Antes e depois de Thoreau
Thoreau pode ter dado fama à desobediência civil como forma de
protesto e de enfrentamento do poder injusto, mas o princípio remonta à
Grécia Antiga. Na famosa peça Lisístrata, de Aristófanes, a greve de
sexo proposta pelas mulheres para pôr fim à guerra é vista como uma
forma (bastante original, diga-se de passagem) de desobediência civil.
No século XVI, o filósofo e jurista francês Étienne de la Boétie
defendeu a servidão voluntária como uma forma de desobediência civil. E,
no começo do século XIX, o poeta romântico inglês Percy Shelley, numa
época em que as palavras de poetas eram ouvidas, também defendeu a
desobediência civil como meio de se lutar contra as injustiças
promovidas por um Estado opressor.
Foi influenciado por Shelley, e não por Thoreau, que o líder Mahatma
Gandhi deu início ao processo de independência da Índia fazendo uso da
Satyagraha, isto é, a “força da verdade”, e não a força das armas. Entre
as estratégias usadas por Ghandi estavam a greve de fome, as marchas
pacíficas e as greves.
Em sua luta pelos direitos civis dos negros norte-americanos, Martin
Luther King Jr. também empregou a desobediência civil às leis racistas
vigentes no sul dos Estados Unidos e que impediam que negros
frequentassem as mesmas escolas que os brancos, por exemplo. Simbólica
deste tempo foi a desobediência civil de Rosa Parks, a mulher que
simplesmente se recusou a ocupar o lugar no ônibus destinado aos negros,
foi presa e virou símbolo da luta pelo fim do racismo
institucionalizado nos Estados Unidos.
Voltando a Elon Musk
O tuíte de Elon Musk informando as autoridades californianas e o
mundo todo que ele estava disposto a ser preso para ver sua fábrica
funcionando novamente deu resultado. Afinal, a prisão de um bilionário
carismático seria péssima para a imagem do estado. Mas não só por isso.

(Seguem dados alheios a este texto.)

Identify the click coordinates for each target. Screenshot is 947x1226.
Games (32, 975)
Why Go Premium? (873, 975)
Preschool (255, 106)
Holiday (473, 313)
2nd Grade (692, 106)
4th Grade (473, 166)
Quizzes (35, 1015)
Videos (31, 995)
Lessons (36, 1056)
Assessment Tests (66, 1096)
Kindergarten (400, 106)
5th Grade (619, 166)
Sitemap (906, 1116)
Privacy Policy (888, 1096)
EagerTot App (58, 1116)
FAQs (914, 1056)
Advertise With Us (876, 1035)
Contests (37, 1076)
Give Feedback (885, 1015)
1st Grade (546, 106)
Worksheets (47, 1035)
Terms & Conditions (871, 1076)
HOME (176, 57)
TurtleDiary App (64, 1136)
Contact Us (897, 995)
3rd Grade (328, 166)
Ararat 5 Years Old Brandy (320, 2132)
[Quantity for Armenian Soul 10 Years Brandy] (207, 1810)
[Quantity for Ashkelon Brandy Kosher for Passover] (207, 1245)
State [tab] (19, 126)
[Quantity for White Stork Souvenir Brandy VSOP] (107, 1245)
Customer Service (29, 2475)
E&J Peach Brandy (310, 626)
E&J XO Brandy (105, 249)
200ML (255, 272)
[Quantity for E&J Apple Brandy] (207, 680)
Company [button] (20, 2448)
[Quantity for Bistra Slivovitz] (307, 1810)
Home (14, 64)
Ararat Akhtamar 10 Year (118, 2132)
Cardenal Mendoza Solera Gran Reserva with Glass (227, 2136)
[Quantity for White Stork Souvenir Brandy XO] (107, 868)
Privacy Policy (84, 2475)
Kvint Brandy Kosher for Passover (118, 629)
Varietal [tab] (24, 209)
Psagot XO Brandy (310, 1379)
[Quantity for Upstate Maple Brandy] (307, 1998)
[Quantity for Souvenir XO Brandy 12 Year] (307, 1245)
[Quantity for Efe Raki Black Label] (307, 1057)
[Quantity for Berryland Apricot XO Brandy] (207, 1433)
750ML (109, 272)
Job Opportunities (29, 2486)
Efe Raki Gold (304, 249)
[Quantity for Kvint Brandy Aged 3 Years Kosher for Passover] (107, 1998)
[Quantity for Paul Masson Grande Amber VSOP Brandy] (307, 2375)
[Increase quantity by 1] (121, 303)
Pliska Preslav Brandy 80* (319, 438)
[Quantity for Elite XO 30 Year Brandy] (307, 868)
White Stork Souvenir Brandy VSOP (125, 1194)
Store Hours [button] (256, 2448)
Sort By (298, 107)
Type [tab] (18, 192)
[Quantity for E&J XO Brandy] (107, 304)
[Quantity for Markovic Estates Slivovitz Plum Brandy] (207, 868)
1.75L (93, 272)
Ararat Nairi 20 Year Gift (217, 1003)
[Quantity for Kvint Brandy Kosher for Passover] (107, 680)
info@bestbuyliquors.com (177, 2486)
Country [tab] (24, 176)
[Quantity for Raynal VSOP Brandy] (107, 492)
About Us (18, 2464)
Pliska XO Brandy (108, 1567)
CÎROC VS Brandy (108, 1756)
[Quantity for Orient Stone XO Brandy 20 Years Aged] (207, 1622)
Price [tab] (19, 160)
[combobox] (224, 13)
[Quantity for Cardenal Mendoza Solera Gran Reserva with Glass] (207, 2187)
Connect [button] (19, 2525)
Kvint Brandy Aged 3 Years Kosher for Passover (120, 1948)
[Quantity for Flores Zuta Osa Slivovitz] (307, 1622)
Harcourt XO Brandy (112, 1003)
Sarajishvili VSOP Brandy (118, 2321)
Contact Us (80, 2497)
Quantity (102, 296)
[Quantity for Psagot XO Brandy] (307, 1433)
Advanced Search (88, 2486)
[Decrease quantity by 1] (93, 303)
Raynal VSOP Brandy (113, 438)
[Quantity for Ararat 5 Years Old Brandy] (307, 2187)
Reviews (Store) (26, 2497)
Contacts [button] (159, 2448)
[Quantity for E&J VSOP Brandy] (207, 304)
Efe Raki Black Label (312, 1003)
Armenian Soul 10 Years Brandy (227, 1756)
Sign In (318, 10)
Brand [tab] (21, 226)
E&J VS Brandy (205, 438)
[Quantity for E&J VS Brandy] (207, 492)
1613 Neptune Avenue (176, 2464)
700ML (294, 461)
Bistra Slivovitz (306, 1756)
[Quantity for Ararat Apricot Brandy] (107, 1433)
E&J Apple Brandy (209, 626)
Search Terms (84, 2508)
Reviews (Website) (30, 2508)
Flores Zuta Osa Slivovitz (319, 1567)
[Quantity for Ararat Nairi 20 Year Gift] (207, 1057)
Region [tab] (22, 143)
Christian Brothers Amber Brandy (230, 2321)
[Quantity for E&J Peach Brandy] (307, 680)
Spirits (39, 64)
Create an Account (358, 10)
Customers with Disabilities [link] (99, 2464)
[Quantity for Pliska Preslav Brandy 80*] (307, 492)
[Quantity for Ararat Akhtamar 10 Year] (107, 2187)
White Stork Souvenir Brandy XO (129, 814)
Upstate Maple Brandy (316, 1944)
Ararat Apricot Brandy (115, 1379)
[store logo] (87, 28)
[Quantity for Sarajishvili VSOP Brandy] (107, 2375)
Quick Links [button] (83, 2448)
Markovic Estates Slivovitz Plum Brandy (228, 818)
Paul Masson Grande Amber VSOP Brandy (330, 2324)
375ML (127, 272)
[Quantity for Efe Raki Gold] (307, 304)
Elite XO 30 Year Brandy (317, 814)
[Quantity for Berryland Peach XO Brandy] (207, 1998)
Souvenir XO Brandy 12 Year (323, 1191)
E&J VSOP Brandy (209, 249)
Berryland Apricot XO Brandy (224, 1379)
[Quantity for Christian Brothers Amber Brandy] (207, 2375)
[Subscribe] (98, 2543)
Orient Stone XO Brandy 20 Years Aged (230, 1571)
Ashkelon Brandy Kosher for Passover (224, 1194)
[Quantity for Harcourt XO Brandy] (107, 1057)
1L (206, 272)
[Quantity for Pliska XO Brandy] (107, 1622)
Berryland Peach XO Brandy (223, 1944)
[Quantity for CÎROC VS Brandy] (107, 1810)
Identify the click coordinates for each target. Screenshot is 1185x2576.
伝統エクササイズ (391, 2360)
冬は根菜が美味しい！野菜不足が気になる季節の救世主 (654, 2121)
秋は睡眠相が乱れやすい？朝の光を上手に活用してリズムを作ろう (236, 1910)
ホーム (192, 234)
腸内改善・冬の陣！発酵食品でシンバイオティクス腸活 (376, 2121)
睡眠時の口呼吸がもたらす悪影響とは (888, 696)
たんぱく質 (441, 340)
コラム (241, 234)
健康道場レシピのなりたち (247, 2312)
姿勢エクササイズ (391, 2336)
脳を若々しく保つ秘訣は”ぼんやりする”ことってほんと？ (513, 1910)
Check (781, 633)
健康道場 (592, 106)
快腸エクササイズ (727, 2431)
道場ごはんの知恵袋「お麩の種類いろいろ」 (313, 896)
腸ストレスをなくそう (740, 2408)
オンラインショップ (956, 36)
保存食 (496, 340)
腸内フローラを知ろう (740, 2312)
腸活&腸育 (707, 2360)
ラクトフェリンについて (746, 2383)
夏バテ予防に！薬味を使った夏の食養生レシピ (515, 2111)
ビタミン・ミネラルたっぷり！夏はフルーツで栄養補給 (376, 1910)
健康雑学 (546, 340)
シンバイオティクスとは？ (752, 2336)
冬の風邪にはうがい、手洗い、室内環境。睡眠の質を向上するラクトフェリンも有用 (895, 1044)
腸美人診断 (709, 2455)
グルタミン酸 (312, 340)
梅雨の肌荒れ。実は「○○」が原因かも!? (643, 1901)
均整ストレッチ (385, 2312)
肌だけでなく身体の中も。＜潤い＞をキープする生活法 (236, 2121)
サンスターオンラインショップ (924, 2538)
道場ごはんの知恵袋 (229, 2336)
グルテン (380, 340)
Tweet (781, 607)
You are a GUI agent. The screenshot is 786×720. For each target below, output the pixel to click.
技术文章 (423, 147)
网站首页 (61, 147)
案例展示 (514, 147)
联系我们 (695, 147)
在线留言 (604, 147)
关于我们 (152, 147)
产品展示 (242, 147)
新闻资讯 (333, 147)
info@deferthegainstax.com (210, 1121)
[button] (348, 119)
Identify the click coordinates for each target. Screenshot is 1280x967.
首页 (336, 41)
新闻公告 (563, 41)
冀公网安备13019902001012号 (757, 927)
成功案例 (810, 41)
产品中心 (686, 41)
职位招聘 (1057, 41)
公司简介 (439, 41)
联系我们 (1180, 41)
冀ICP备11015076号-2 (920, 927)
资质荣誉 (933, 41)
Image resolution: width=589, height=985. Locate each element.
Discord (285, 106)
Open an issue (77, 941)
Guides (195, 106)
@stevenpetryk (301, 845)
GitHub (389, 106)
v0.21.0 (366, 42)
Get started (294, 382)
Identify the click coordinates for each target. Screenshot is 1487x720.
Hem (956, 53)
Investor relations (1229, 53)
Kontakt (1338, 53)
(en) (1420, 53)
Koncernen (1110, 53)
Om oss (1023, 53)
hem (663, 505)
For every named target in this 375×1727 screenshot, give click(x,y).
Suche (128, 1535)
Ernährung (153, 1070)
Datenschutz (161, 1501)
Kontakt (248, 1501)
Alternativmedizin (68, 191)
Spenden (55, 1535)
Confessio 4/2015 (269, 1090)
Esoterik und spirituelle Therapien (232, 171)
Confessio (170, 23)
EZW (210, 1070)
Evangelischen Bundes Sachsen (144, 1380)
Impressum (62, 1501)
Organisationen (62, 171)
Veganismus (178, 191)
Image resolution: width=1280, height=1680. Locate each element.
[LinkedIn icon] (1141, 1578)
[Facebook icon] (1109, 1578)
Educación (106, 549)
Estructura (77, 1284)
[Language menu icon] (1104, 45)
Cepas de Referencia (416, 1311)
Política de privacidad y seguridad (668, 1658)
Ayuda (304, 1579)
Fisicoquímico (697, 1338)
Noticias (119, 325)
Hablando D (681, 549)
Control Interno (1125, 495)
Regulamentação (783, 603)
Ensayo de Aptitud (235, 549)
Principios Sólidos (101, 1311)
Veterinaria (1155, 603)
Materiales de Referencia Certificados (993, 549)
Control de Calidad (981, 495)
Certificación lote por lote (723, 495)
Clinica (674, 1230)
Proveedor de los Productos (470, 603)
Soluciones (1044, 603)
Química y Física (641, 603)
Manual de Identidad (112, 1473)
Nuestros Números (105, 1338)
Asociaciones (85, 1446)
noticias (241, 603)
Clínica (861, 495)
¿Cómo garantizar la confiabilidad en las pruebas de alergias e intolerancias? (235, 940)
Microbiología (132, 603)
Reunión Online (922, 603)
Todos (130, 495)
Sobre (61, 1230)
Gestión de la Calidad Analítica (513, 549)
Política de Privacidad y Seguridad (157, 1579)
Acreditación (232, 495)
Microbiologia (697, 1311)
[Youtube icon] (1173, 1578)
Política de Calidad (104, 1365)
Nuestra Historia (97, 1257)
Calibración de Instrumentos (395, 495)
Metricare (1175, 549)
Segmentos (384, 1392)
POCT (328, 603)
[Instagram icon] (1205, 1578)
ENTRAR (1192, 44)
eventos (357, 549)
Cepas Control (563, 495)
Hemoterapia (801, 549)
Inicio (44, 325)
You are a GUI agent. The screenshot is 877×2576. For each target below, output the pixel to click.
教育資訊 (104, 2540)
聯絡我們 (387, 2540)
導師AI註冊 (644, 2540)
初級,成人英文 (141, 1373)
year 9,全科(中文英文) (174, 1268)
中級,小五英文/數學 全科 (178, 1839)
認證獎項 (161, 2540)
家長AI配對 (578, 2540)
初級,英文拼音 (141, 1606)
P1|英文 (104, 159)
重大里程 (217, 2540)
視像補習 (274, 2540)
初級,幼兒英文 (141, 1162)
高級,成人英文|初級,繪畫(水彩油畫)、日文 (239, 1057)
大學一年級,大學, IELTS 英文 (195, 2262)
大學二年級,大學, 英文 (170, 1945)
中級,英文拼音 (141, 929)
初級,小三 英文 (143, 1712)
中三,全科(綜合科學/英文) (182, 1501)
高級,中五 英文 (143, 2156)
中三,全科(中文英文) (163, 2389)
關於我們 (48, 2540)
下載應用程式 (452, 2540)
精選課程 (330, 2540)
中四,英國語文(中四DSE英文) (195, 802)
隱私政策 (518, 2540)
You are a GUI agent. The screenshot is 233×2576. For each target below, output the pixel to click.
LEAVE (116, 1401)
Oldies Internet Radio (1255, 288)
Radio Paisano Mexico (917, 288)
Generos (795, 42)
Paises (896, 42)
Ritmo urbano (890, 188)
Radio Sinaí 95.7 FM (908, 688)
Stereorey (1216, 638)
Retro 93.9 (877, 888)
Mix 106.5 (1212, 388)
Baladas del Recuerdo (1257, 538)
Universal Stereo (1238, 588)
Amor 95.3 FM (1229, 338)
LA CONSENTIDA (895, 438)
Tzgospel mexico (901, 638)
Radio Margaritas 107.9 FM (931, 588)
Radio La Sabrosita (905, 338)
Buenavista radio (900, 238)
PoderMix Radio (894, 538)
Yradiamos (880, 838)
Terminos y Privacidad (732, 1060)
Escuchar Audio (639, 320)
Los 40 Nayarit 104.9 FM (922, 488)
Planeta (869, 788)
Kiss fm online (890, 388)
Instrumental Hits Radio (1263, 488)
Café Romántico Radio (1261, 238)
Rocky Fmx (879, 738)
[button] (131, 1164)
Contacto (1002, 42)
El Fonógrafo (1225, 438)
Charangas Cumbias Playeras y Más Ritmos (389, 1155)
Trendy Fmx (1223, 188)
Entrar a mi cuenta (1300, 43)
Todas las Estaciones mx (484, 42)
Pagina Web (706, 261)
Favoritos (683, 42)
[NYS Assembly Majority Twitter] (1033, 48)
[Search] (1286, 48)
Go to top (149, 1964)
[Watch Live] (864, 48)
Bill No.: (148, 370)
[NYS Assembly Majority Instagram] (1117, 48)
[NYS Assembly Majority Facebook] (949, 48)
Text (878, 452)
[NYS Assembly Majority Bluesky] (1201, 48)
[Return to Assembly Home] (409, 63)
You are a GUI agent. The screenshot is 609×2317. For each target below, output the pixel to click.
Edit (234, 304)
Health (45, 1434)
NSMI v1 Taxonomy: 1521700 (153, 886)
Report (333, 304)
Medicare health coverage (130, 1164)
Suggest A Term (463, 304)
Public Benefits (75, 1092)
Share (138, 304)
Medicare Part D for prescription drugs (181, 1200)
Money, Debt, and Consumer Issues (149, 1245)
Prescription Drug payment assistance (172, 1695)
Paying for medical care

Ao desafiar a decisão do governo de paralisar a econômica, Musk deu às
autoridades três opções: prendê-lo, permitir a transgressão ou mudar o
decreto.
Se as autoridades mantivessem o decreto que proibia o funcionamento
da fábrica da Tesla, mas não prendessem o empresário, isso lhes tiraria a
autoridade. Logo, a saída menos desonrosa foi recuar e tornar o decreto
que paralisava as atividades da indústria inválido.
Diante de investidas cada vez mais ousadas dos governos que usam a
pandemia de coronavírus como desculpa para ver seu poder ampliado,
atitudes com a de Musk tendem a se tornar mais comuns - embora talvez
não causem tanta repercussão quanto à desobediência civil de um
bilionário. Em tempos de lockdown, um simples caminhar na praia pode
fazer a diferença entre garantir a liberdade ou se deixar oprimir por um
Estado enlouquecido em seu furor sanitário.